My father had siblings; my mother none. But both also had cousins of their own. I’d have to haul out some boxes and files or charts to find them although I know they’re there because we write to each other even if they are the children of my mother’s cousins. I’m starting to lose it here. Did I count my parents? Did I count myself? Nevertheless, I am connected to all these people in theory, but also to many of them in real time.
Entering the outlaw field, there have been some ten sisters-in-law and eight brothers-in-law (sequential partners have transpired, you understand). That’s allowing for traditional liaisons and decently sustained periods of cohabitation.
Each of those cousins and in-laws has cousins unrelated to me and they don’t count, but still, there’s a connection. Looks to me like we are nudging the concept of six degrees of separation. There has to be a board game.

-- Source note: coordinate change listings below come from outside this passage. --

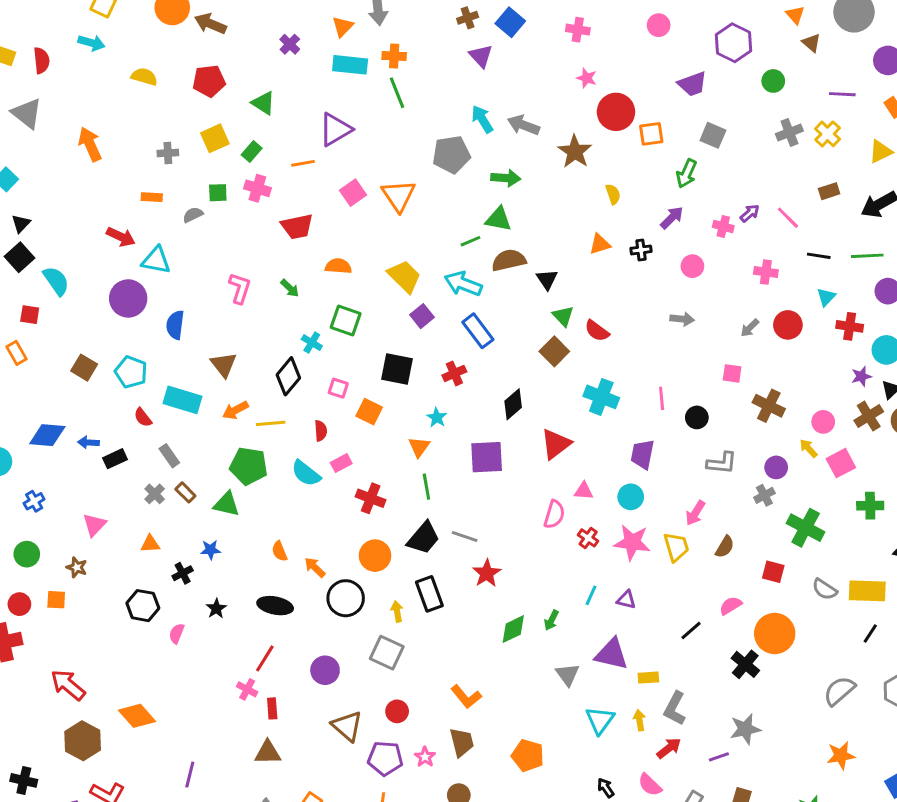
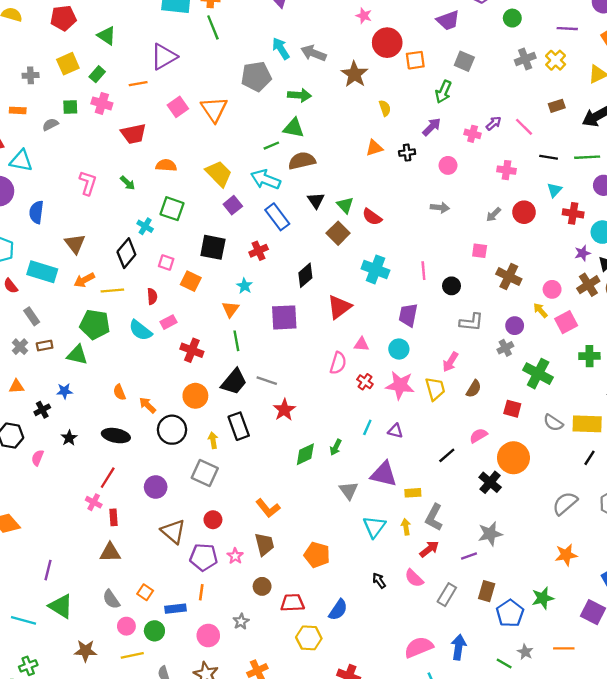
black triangle: (547, 279) -> (316, 200), moved
brown rectangle: (185, 492) -> (45, 345), turned -56

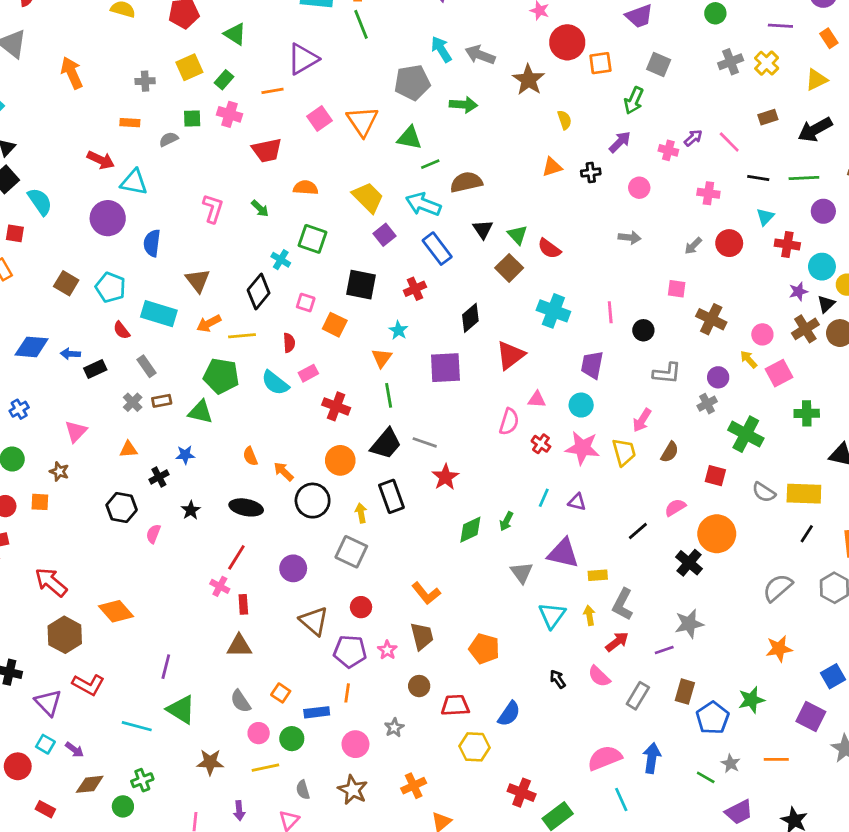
green triangle: (294, 128) -> (409, 138), moved

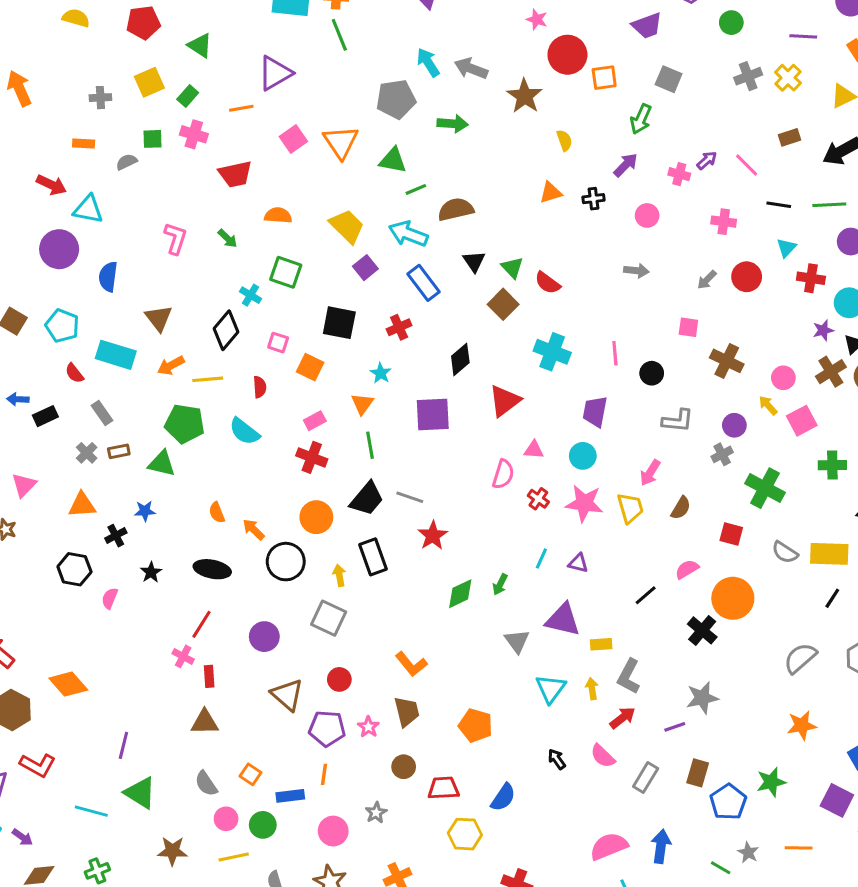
pink rectangle: (308, 373) -> (315, 421), moved
orange triangle: (128, 449) -> (82, 505), size x1.4

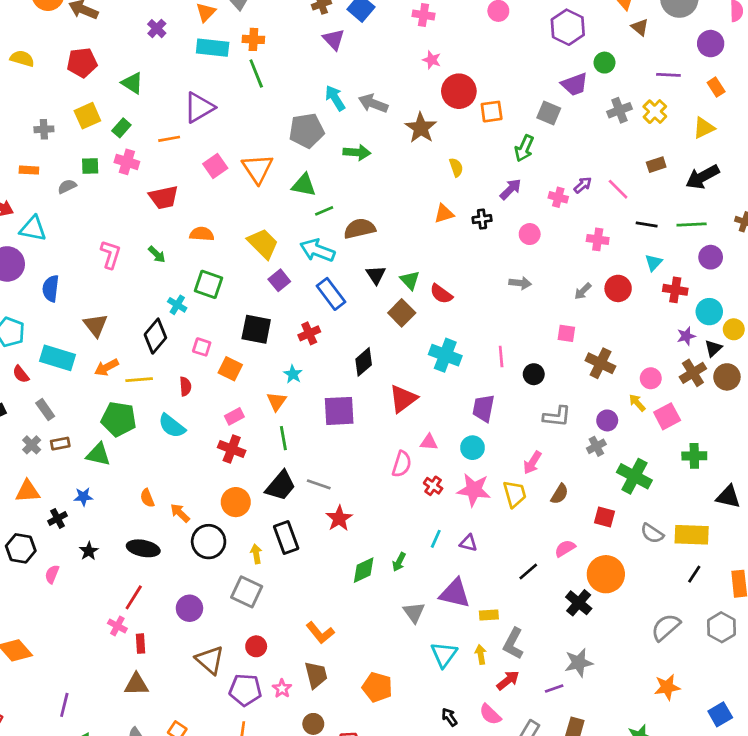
purple trapezoid: (647, 26) -> (575, 84), moved

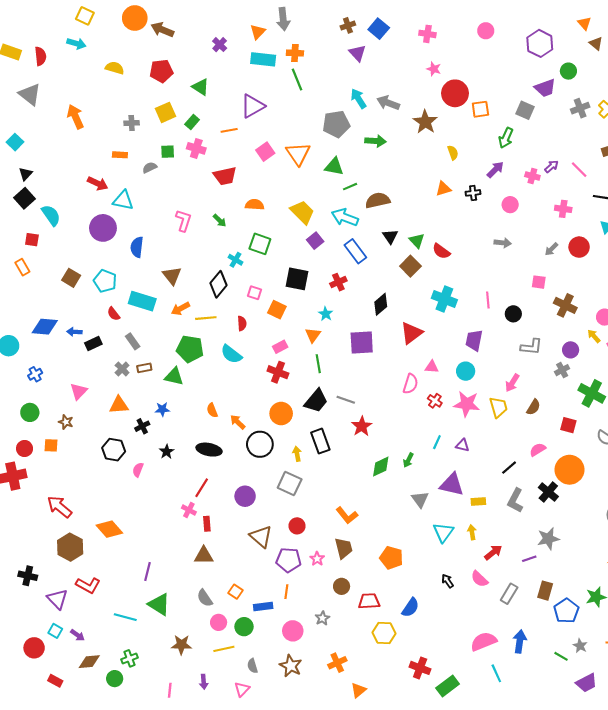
gray L-shape: (513, 644) -> (515, 500), moved

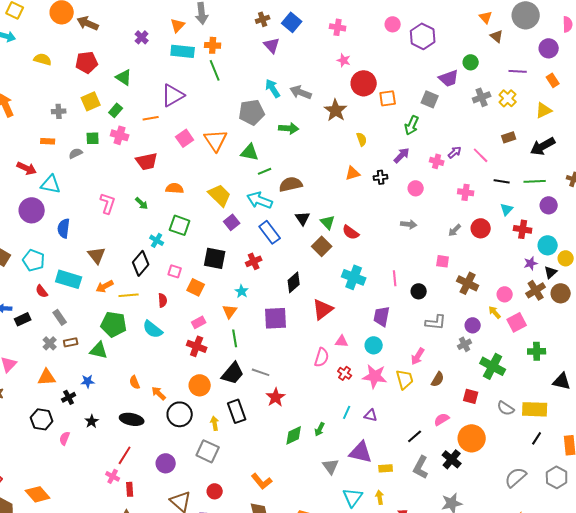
purple hexagon: (540, 43) -> (423, 36), moved

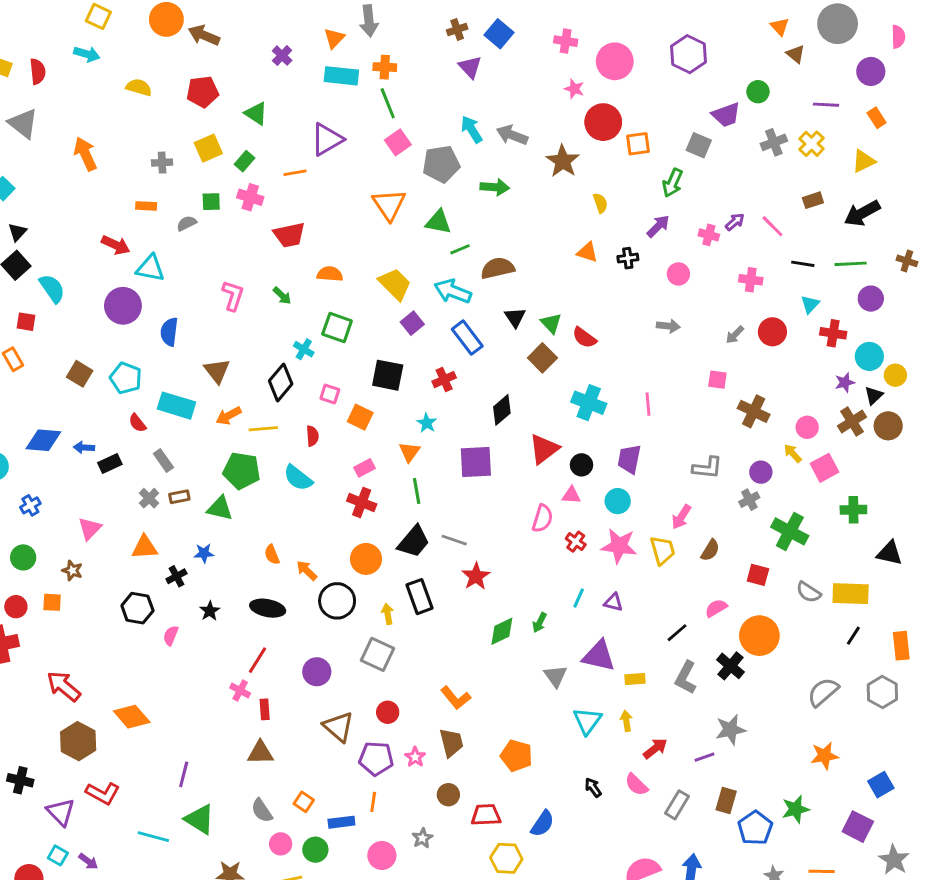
pink circle: (393, 24) -> (615, 61), moved, size x1.6
pink square: (185, 138) -> (398, 142), moved
orange triangle: (353, 173) -> (587, 252), turned 35
black circle: (419, 291) -> (582, 465), moved

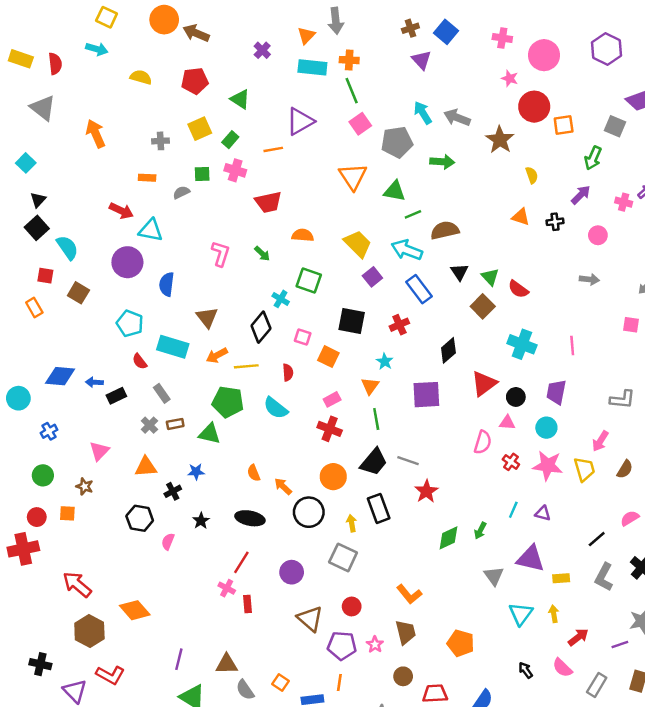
brown square: (80, 374) -> (78, 293), moved
brown triangle: (260, 753) -> (227, 664), moved

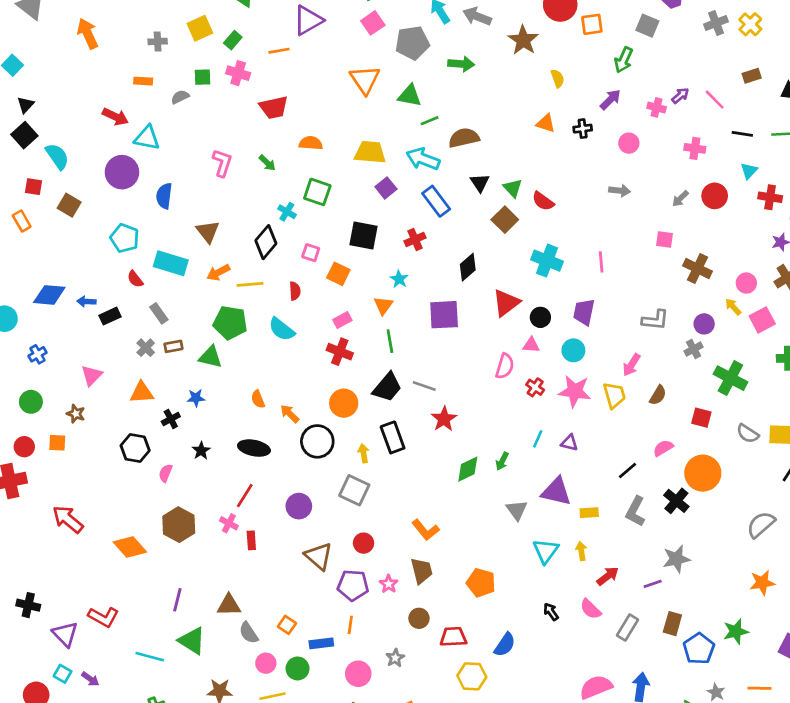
yellow trapezoid: (358, 244) -> (370, 152), turned -40
brown hexagon: (89, 631) -> (179, 525), moved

Some curiosa from my family connections:
• Sense of humour is not necessarily inherited or equitably distributed.
• Ditto regarding the ability to play the piano.
• Multiple university degrees do not guarantee earning a living.
• Grandparents in Florida trailer parks cleverly avoid overnight guests.
• Putting a touch of vaseline in your nostrils will help prevent painful cracking from dry winter air.
• If you can pronounce Musqodoboit you are a native of Nova Scotia.
• If Charles Stewart had rightfully become King Charles III, the U.S. would be a province of Canada.
• When you hit a moose with a car, only the moose survives.
• If you blog, the cousins will come.
The last week of 2008 brought me genealogy news on very different levels. When I first jotted down that last point, I couldn’t have been more prescient. Two hitherto unknown cousins, both deeply into family history (on different lines of mine), contacted me. What a thrilling Christmas present!
I meant to close this post by saying, “At any moment someone will have another baby. Somewhere in this horde, I confidently expect one future genealogist.” And I’ll let it stand, despite the other news. Two of my connections became grandparents for the first time. Their son informed them that the baby was registered with a brand new surname unrelated to the parents or grandparents or anyone at all. Actually, the name was chosen from a botanical species. How’s that for wiping out family history? Anyone ever heard of this happening before?